Desde sus primeros y hasta sus últimos poemas, la memoria y su reflejo que es el olvido, el mar –verdadero palpitar del mundo–, el fracaso de cualquier tarea, el paso de las horas, el fin de todo y la eternidad del polvo –nada persiste contra el fluir del día– estuvieron presentes en sus versos. Cada línea encierra entre sus imágenes y su arquitectura sonora una sorpresa que a veces se escucha como el rumor de la sangre, como el viento suave, o como el correr como del agua suelta.

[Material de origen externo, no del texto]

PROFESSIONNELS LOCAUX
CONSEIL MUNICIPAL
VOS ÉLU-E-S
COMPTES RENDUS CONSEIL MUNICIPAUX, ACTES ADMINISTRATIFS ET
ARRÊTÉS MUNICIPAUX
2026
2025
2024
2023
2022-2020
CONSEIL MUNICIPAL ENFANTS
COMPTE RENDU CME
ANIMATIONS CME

Murió el poeta del minuto y del milenio, del hasta aquí, de la yo más, del mira cómo pasa el tiempo dejando su estela de ruinas y de polvo. El poeta para quien el pan cotidiano, según dijo, fue la violencia y la crueldad extremas, la miseria en el mundo, la angustia de los sin trabajo, los nuevos nómadas que buscan un futuro para sus familias alejándose de ellas por unos pesos.
Como se fue podemos preguntarle: ¿Quo Vadis? ¿A dónde vas José Emilio? Murió el poeta pero quedan sus versos, su otra voz, la voz de la tribu que en silencio nos deletrea. La voz en que se convirtió y que sólo podrán escuchar de hoy en adelante, sus lectores.